Federalism is a principle I often support, but state benefit mandates and other regulations are perverse examples because they restrict the otherwise voluntary and victimless choices available to a state’s consumers. Well, victimless except perhaps for in-state monopolists and their cronyist protectors in state government. Many powers are reserved to states under the Constitution, while the powers of the federal government are strictly limited. That’s well and good unless state governments infringe on the rights of individuals protected by the Constitution. In particular, the Commerce Clause prohibits state governments from obstructing the flow of interstate commerce.

Here is a bit of history surrounding the evolution of state versus federal control over insurance markets, as told by Pennsylvania Insurance Commissioner Teresa Miller (as quoted by reporter Steve Esack):

“Since the 1800s, the U.S. Supreme Court held individual states, not Congress, had the power to regulate insurance companies. The high court overturned that precedent, however, in a 1944 ruling, United States v. South-Eastern Underwriters, that said insurance sales constituted interstate trade and Congress could regulate insurance under the U.S. Constitution’s Commerce Clause.

But states cried foul. In response, Congress passed and President Harry S. Truman in 1945 signed the McCarran-Ferguson Act to grant a limited anti-trust provision so states could keep regulating insurance carriers. The law does not preclude cross-border sales. It means insurance companies must abide by different sets of rules and regulations and laws in 50 states.“

Congress obviously recognized that state regulation of health insurance would create monopoly power and restrain trade, even if states place bridles on insurers and impose ostensible consumer protections. The solution was to exempt health insurers from broad federal regulation and anti-trust prosecution by the Department of Justice.

Last week, the House of Representatives passed a bill that would repeal McCarran-Ferguson for health insurers. However, that would do little to encourage cross-border competition as long as the tangle of state mandates and other regulations remain in place. The regulatory landscape would have to change under this kind of federal legislation, but how that would happen is an open question. Could court challenges be brought against state regulators and coverage mandates as anti-competitive? Would anti-trust actions be brought against incumbent carriers?

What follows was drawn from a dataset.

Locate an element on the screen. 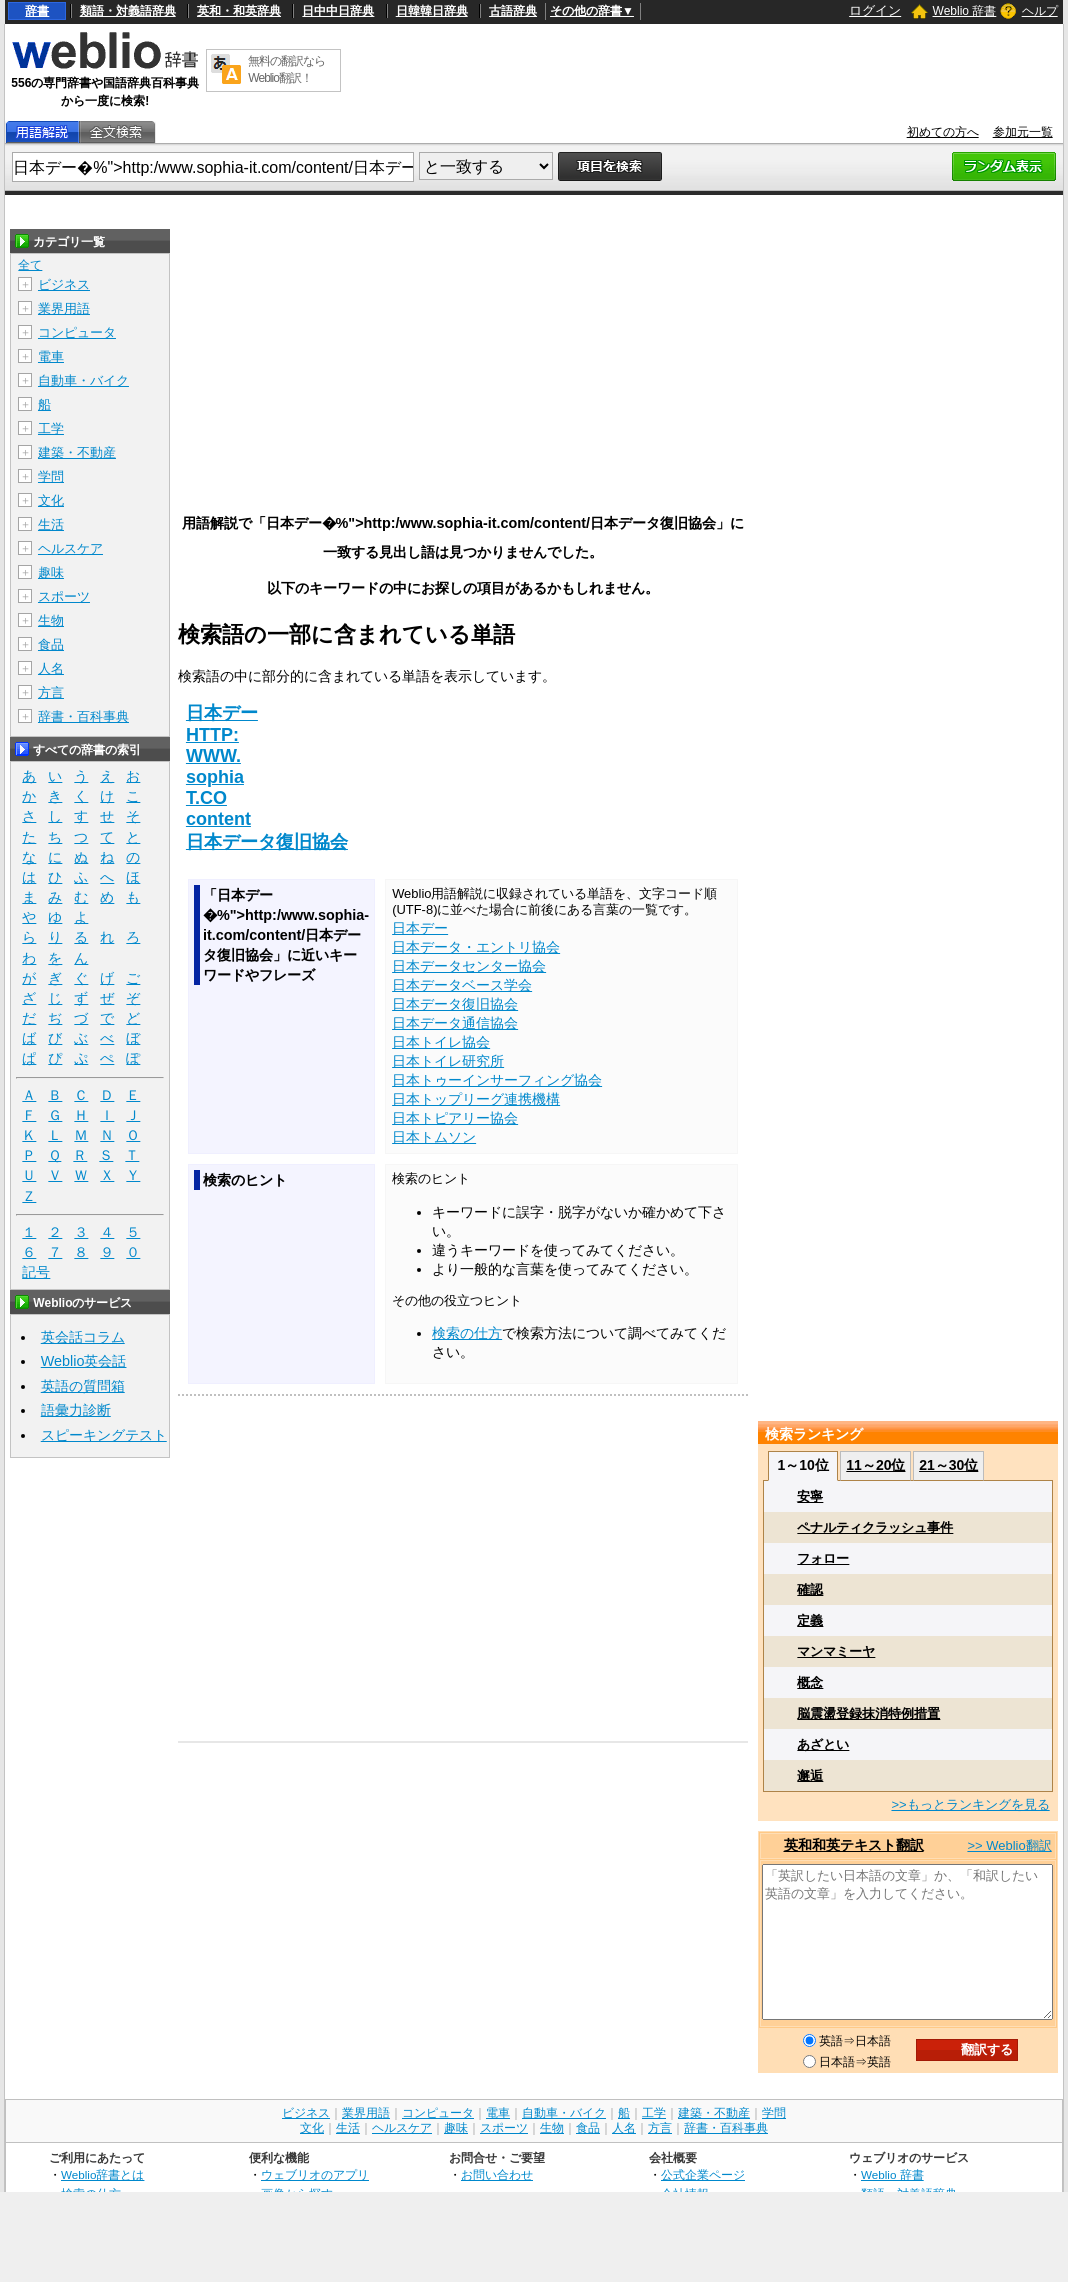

Robert Laszewski has strong objections to any new law that would allow interstate sales of health insurance as long as state benefit mandates remain in place for “local legacy” carriers. In particular, he believes it would encourage “cherry picking” of the best risks by market entrants who would be free of the mandates. Many of the healthiest individuals would jump at the chance to purchase stripped down, catastrophic coverage. That would leave the legacy carriers under the burden of mandates and deteriorating risk pools. Would states do this to their incumbent insurers without prodding by the courts? Would they simply drop the mandates? I doubt it.

No matter the end-state, there is likely to be a contentious transition. Promoting interstate competition in the health insurance market is a laudable goal, but it is not as simple as some health-care reformers would have us believe. Real competition requires action by states to eliminate or liberalize regulations on benefit mandates, risk-rating and pre-existing conditions. Ultimately, the cost of coverage for high-risk individuals might have to be subsidized, whether means-tested or not, through a combination of support from the states, the federal government, and private charities. And of course, interstate competition really does requires repeal of the health insurance provisions of McCarran-Ferguson.

Governments at any level can act against the well-being of consumers, despite the acknowledged benefits of decentralized governance over central control. Benefit mandates, whether imposed at the federal or state levels, are inimical to consumer choice, competition, efficient pricing, and often to the very concept of insurance. Those aren’t the sort of purposes federalism was intended to serve.